Не следует думать, однако, что Бурханаддин Тайновидец был лишь попугаем, повторявшим чужие слова. Для него, как и для всякого шейха, образ, метафора любого из поэтов-суфиев служили тем же, чем для европейской науки служит философский термин: употребляя термин, мы ведь не считаем нужным ссылаться на автора.
Алчность — основной порок города — шейх описывал в виде страшного одноглазого гада, но с семью лицами и четырьмя пастями. Зависть изображалась в виде дэвов с глазами на шее и языком в сердце, животные желания — как дикие существа, живущие на каменистой равнине, окутанной клубящимся дымом. Они пребывают в постоянном смятении, голова у них — из одного глаза, а тело — целиком из рук.
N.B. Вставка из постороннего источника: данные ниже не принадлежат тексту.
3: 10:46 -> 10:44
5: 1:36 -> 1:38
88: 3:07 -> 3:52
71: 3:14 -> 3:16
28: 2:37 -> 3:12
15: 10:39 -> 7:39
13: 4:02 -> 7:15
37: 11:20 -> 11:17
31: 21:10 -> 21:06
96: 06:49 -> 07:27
Шейх перестраивал мышление своих мюридов на метафорический лад. После того как испытали они все, что может испытать человек, он заставлял их перевоплощаться в растения и животных, в отвлеченные страсти и желания. И Джалалиддин, фантазия которого не знала предела, преуспел в этом неизмеримо быстрее всех.
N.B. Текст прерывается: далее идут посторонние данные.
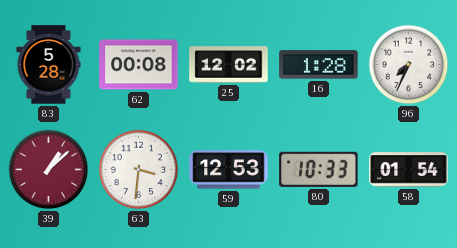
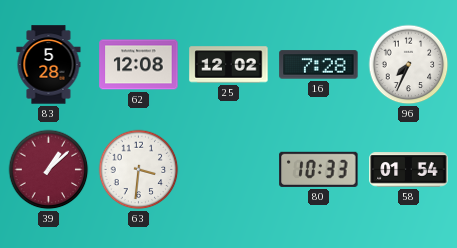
62: 00:08 -> 12:08
16: 1:28 -> 7:28
59: 12:53 -> none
Миновала зима, снова весна сменилась летом. Джалалиддин оброс волосами. Борода снова легла на грудь, но не курчавая больше, а прямая, как лопата, и жесткая. Длинный, поджарый, с устремленным в себя взором, он, казалось, не замечал, что творится вокруг. Но вдруг выйдет ночью во двор, под звездное темное небо, обдаст вешним ветром его тело или угреет солнце ранним утром на камнях у стены, и дрожь забьет от страха, восторга или предчувствия. Чего?
Эти порывы впервые стали налетать на него на первых стоянках: воздержания, нищеты и терпения. Во второй половине тариката на стоянках упования и приятия явилось душевное спокойствие и созерцательность. Оно принимало разные облики, разворачиваясь то в картины природы, то в образы моря, огня, то в вереницу незнакомых лиц. Но никогда не виделись ему благостные старцы в белых одеяниях, о которых рассказывали другие мюриды.
Наставник с тайным удовлетворением наблюдал, как быстро идет его ученик от стоянки к стоянке, удивляясь его способности самые непередаваемые ощущения и состояния свои изображать в картинах мира.
Как-то вечером после беседы шейх вместе с мюридами углубился в размышления. За стенами дули пронзительные ветры. Языки пламени плясали на углях мангала. Не отрывая взгляда от углей, не поворачивая головы, Сеид неожиданно сказал:
— Дайте Зие жареной баранины!
Зия — молодой мюрид, сидевший позади всех, вскрикнув, пал ниц, точно уличенный в преступлении. Каким чудом шейх угадал мысли, которые он не успел подавить в себе, глядя на раскаленные угли мангала?!
Дервиш из Египта, остановившийся в медресе и присутствовавший на беседе Тайновидца, с бесцеремонностью чужеземца решился спросить, как удалось шейху сотворить это чудо.
— Очень просто, — ответил Сеид. — У меня самого вот уже двадцать лет нет никаких желаний. Сердце мое — чистое, незамутненное зеркало. И если в нем появилось желание, то значит оно отражение желания другого. Чьего — узнать нетрудно. Это ведь мои мюриды!
А вот Джалалиддин не раз озадачивал шейха. Ход его мыслей и состояние духа часто оказывались загадкой и для него. Образы, в которые фантазия облекала чувства сына Султана Улемов, не приходили в голову его наставнику.
То был знак, что путь, по которому он ведет Джалалиддина, близится к концу. Он сосчитал — и правда, скоро должны миновать тысяча и один день, ровно столько, сколько по традиции длится искус суфия.